ThinWomansBrain · 30/09/2021 16:24

your mortgage increased by £200 a month every couple of years
Mortgage rates have been low since the crash of 2008 - but in earlier years, a mortgage payment that only increased every couple of years would have been very welcome.

stairway · 30/09/2021 16:48

I think the resentment comes from people being able to buy when houses were a lot cheaper, or they bought their council house incredibly cheaply and now they are able to rent the same house for rents that many people on ordinary salaries find crippling, because they are paying the landlords mortgage, all his costs plus a profit for him. How can they then save to buy their own house so they are not stuck renting all their life with the real prospect of poverty in old age. I however blame the government for this because I think they have deliberately encouraged this to keep people poor unable to get assets themselves. It’s going to be really bad for the next generation who can’t get help from their parents.
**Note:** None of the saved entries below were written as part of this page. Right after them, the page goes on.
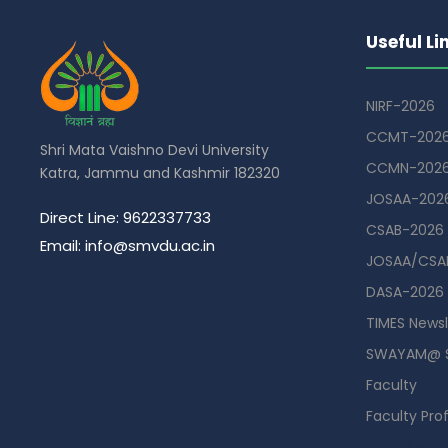
Useful Li
NIRF-2026
CCMT-202
Shri Mata Vaishno Devi University
CCMN-202
Katra, Jammu and Kashmir 182320
JOSAA-202
Direct Line: 9622337733
CSAB-2026
Email: info@smvdu.ac.in
JOSAA/CSAB
DASA-2026
TIMES Newsl
SWAYAM@ 
Faculty
Faculty Prof
Guest Hou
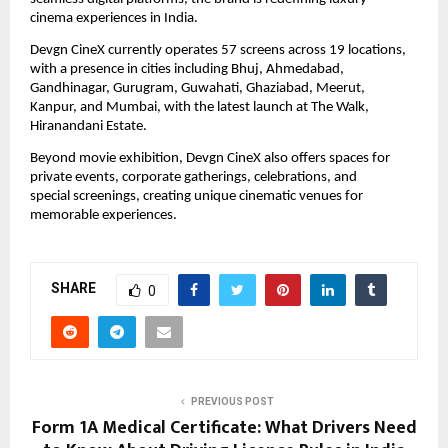
cinema experiences in India.
Devgn CineX currently operates 57 screens across 19 locations, 
with a presence in cities including Bhuj, Ahmedabad, 
Gandhinagar, Gurugram, Guwahati, Ghaziabad, Meerut, 
Kanpur, and Mumbai, with the latest launch at The Walk, 
Hiranandani Estate.
Beyond movie exhibition, Devgn CineX also offers spaces for 
private events, corporate gatherings, celebrations, and 
special screenings, creating unique cinematic venues for 
memorable experiences.
SHARE
0
PREVIOUS POST
Form 1A Medical Certificate: What Drivers Need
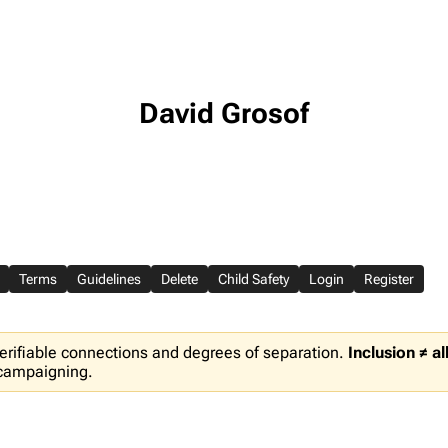
David Grosof
Terms
Guidelines
Delete
Child Safety
Login
Register
erifiable connections and degrees of separation.
Inclusion ≠ a
 campaigning.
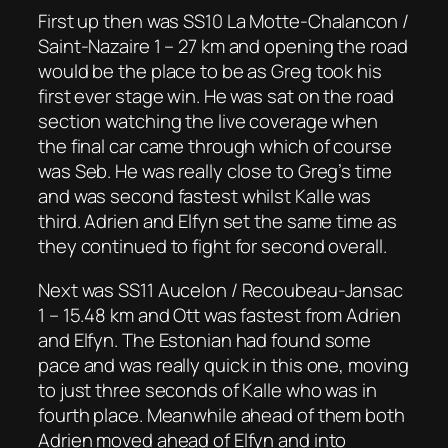
First up then was SS10 La Motte-Chalancon /
Saint-Nazaire 1 – 27 km and opening the road
would be the place to be as Greg took his
first ever stage win. He was sat on the road
section watching the live coverage when
the final car came through which of course
was Seb. He was really close to Greg’s time
and was second fastest whilst Kalle was
third. Adrien and Elfyn set the same time as
they continued to fight for second overall.
Next was SS11 Aucelon / Recoubeau-Jansac
1 – 15.48 km and Ott was fastest from Adrien
and Elfyn. The Estonian had found some
pace and was really quick in this one, moving
to just three seconds of Kalle who was in
fourth place. Meanwhile ahead of them both
Adrien moved ahead of Elfyn and into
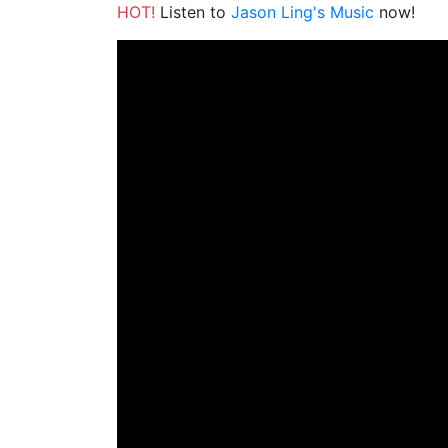
HOT!
Listen to
Jason Ling's Music
now!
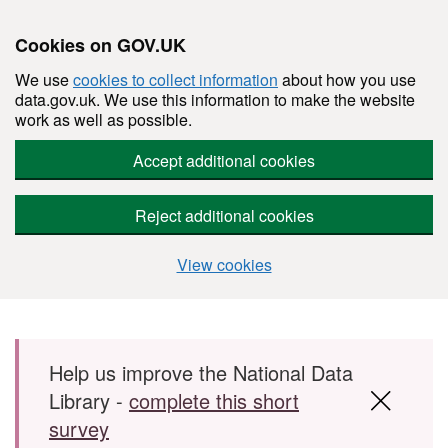
Cookies on GOV.UK
We use
cookies to collect information
about how you use
data.gov.uk. We use this information to make the website
work as well as possible.
Accept additional cookies
Reject additional cookies
View cookies
Skip to main content
Help us improve the National Data
Library -
complete this short
survey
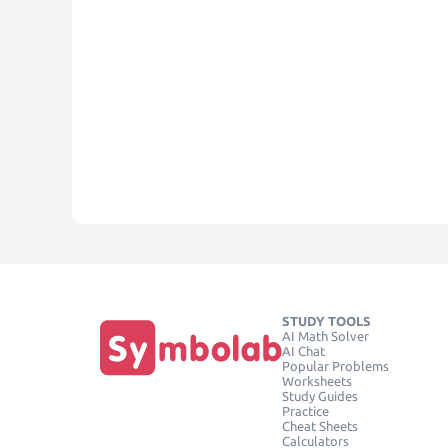
STUDY TOOLS
AI Math Solver
AI Chat
Popular Problems
Worksheets
Study Guides
Practice
Cheat Sheets
Calculators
vivainsomnia · 30/09/2021 17:34

Frankly at this stage in our life if they weren't so nice we would sell
Exactly the same here. When they moved in 4 years ago, I prayed they wouldn't move out in 6 months. I now almost hope they'll announce they are moving so I can sell.

I have t increased the rent since they've moved, done all the repairs, checks etc...I don't have the heart to ask them to move when I know there are no similar properties in the town, let alone at this rental price. They are nice people.

RandomLondoner · 30/09/2021 17:47

No other business owner would expect to end up with an asset worth several hundred thousand pounds without putting in any of their own money.

DW wanted to buy a two-bedroom flat to let out this year, despite me pointing she would be lucky if the rent covered her related outgoings. She would have put up a 250K deposit, paid about 30K stamp duty and might have had to spend 10K to 20K refurbishing. Her mortgage (constrained by her salary of just under 100K) would be 325K. Please tell me how she can make hundreds of thousands without putting any money in, so I can pass on the information, she's clearly doing something wrong.